Embroidered silk postcards were among the most frequent ways for soldiers to communicate with their families. They first appeared in the German city Krefeld at the end of the 19th century but reached their peak in popularity during World War I.
The delicate postcards started gaining fame after being exhibited at the 1900 World Fair in Paris. They were used in France to send greetings even before the war.
The exact number of silk postcards produced is unknown but it is believed that there were about ten million in total. A large variety of designs carrying different messages were produced from the 1900s to the mid 1950s.
Postcards embroidered with patriotic motifs such as the flags of the allies, important military figures, or important days like Christmas or birthdays were the most common.

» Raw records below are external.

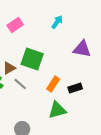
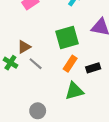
green square: (32, 59) -> (67, 38), moved, turned -35

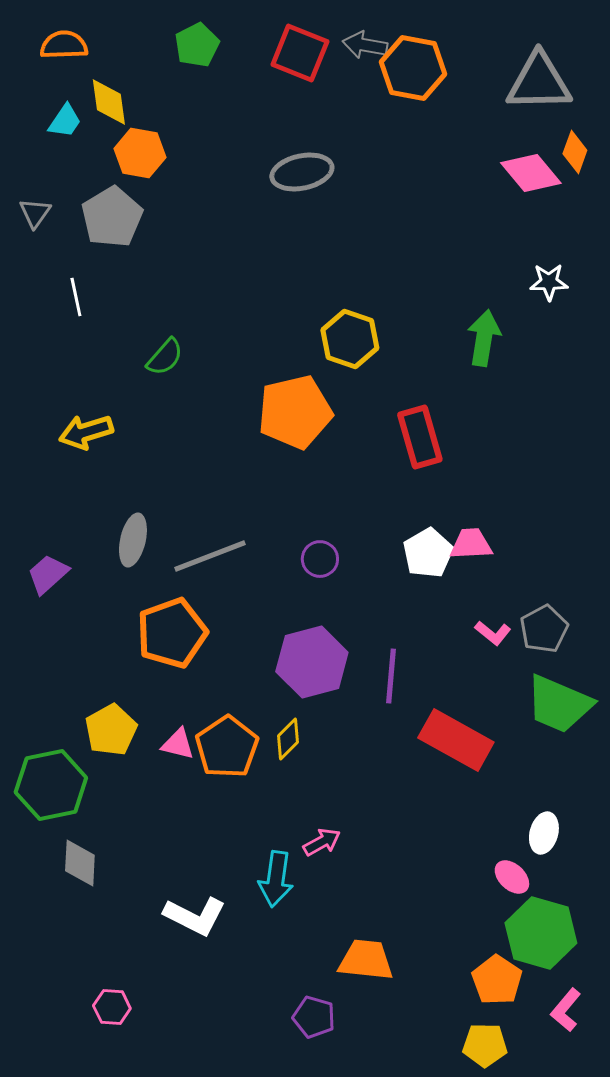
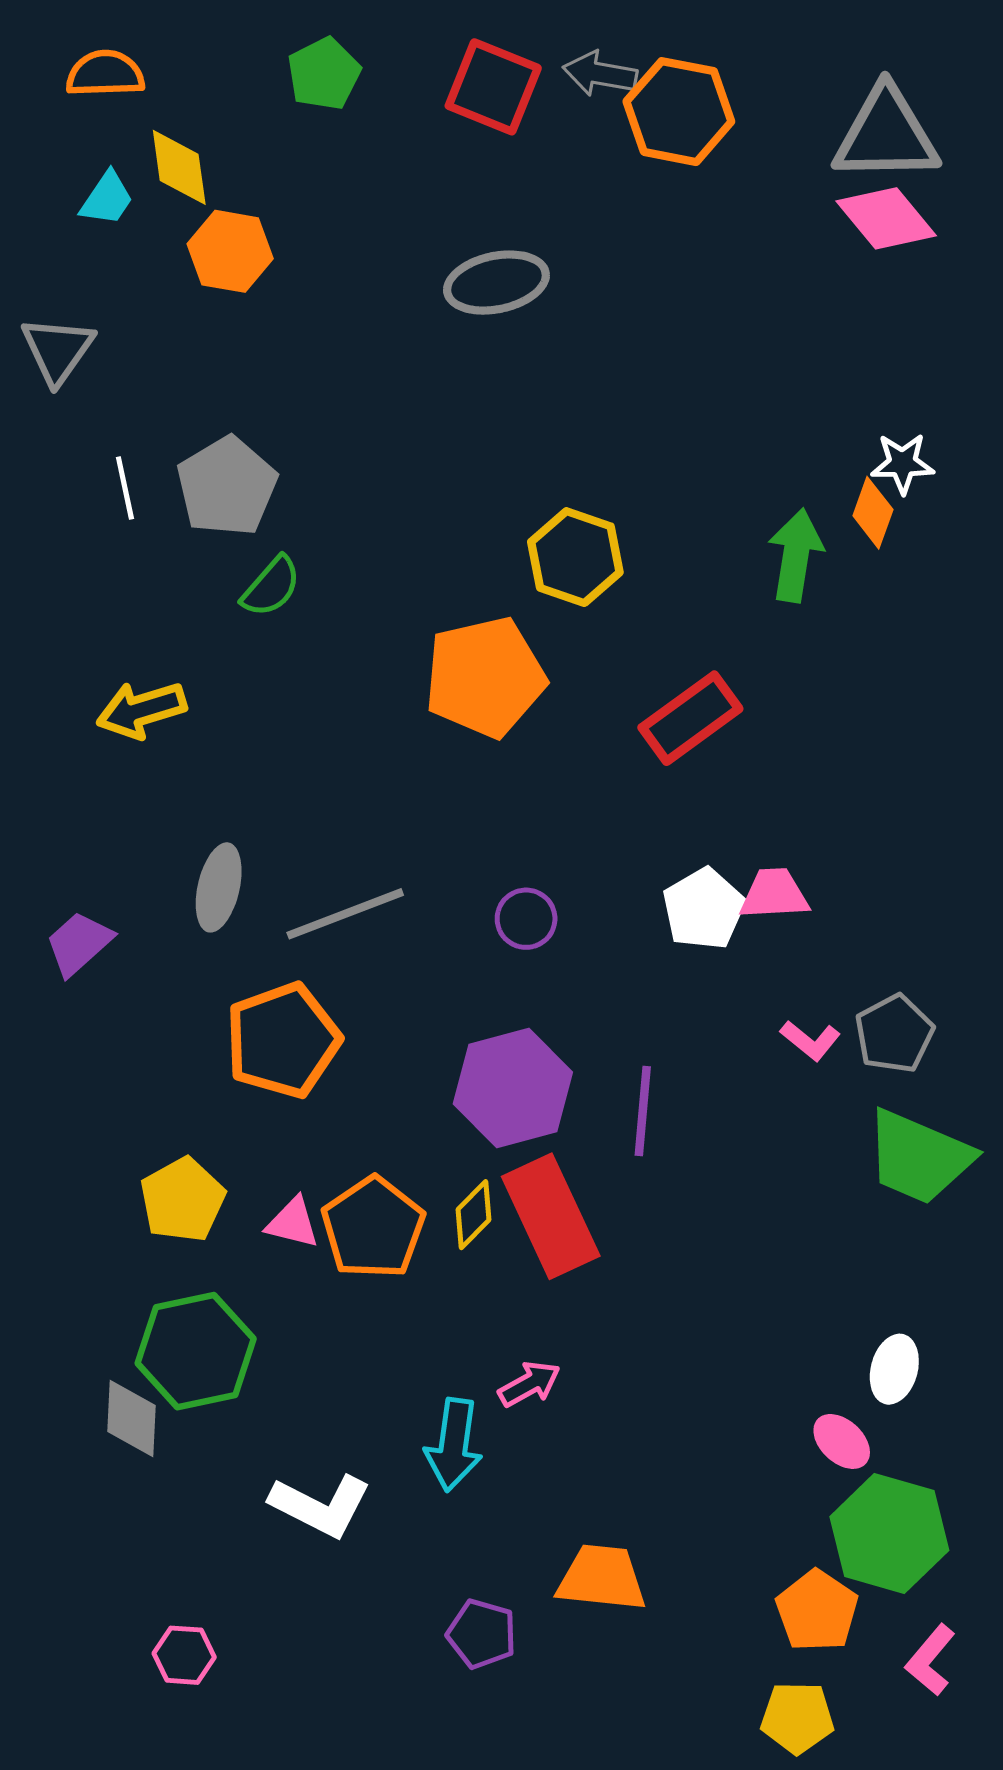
orange diamond: (575, 152) -> (873, 513), moved
pink diamond: (531, 173) -> (886, 218), moved
gray triangle: (35, 213) -> (58, 350), size x1.4
gray pentagon: (112, 217) -> (227, 486), moved
red rectangle: (420, 437) -> (690, 718), turned 70
red rectangle: (456, 740) -> (551, 1216), moved, turned 36
green hexagon: (51, 785) -> (196, 1351), moved
purple pentagon: (314, 1017) -> (482, 1634), moved

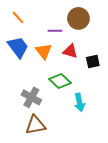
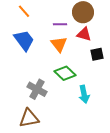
orange triangle: (44, 51) -> (59, 44), moved
red triangle: (70, 51) -> (84, 34), moved
brown triangle: (35, 125) -> (29, 118), moved

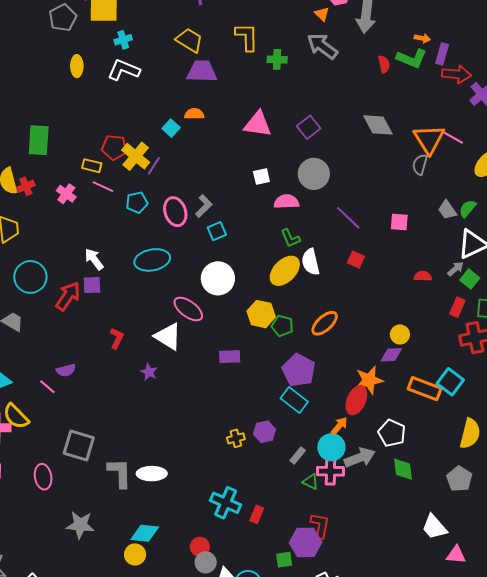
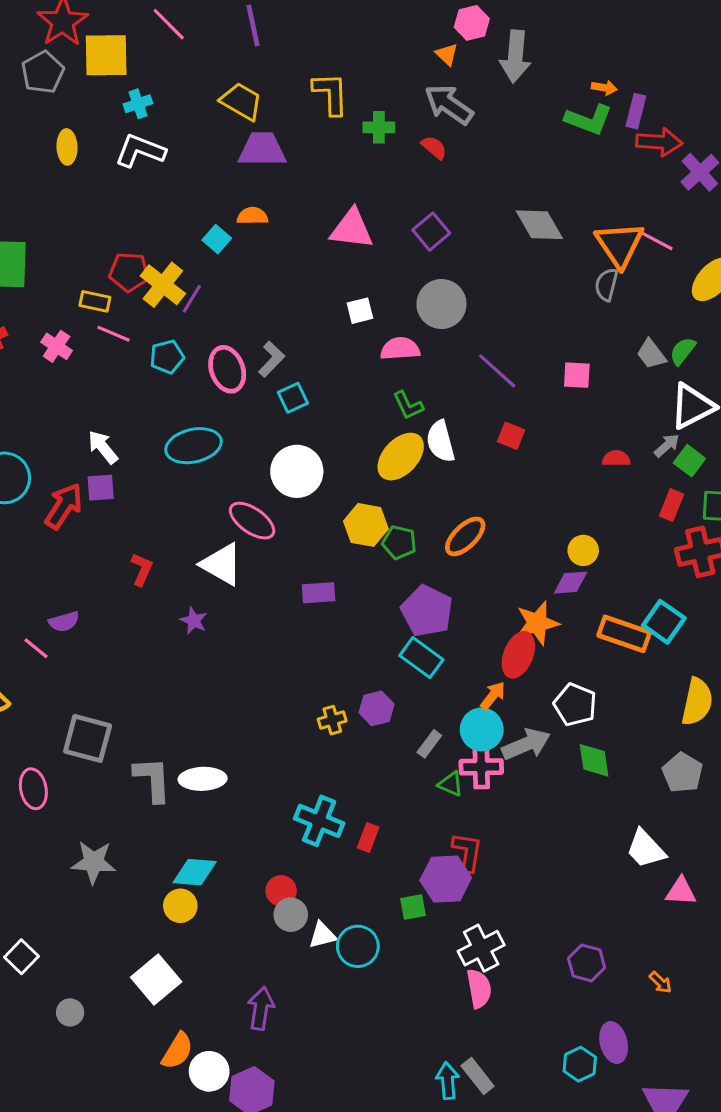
red semicircle: (384, 64) -> (434, 147), moved, turned -36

Other cheerful designs included flowers, butterflies and birds accompanied with a few words usually woven in a single color.
Sending silk postcards home was a common practice for soldiers from all around the globe, although it seems that the British sent them most often.
The postcards comprised a small piece of embroidered silk mounted in a thick paper frame. They were delicate and because of this often nothing was written on them. Instead, a letter was usually sent in the same envelope.
Some of the cards had a little pocket on the back where a small card could be inserted. They weren’t a cheap souvenir: an embroidered silk postcard could cost up to six times more than an ordinary one.
It is believed that the postcards were initially handmade and later made on a larger scale by machines. The ones made by hand were the work of Belgian and French women in their homes.
The women would embroider the same pattern on a larger piece of silk then send it to a factory for cutting and inserting into the paper mount.
These women workers, some removed from their homes because of the war, found a much appreciated source of income in the postcards.
In Britain many postcards were made by Belgian refugees. The stories about cards being made by hand were questioned because of the large number of cards produced and the fact that the designs are often repeated.
By 1915, demand for these quite expensive souvenirs was so high that production was moved to factories. The embroidery machines would apply different colored threads one after another until the final product was ready.
Machines offered the possibility for more detailed images and complex designs. It is believed that silk postcards were available in about 10,000 different designs.
A British soldier would have paid half of his daily salary for a silk postcard, while for French soldiers, who were paid less than the British, a card would be relatively even more expensive.
People sent them to their loved ones and some of the remaining examples carry quite disturbing stories depicting the awful horrors of the war. Sometimes soldiers wrote directly from the trenches in the middle of an air raid or an attack.
Mainly associated with World War I, embroidered silk postcards saw a brief resurgence at the beginning of World War II, thanks once again to British soldiers.
These had simpler designs than their predecessors and never became as popular. The last known postcard of this kind bears the date 1956.
Embroidered silk postcards are valued by collectors especially by the descendants of the soldiers fighting in the war.
The postcards are prone to damage because silk is a very fragile material. Also the paper that was used was of low quality so visible brown staining known as “foxing” appears on the card stocks.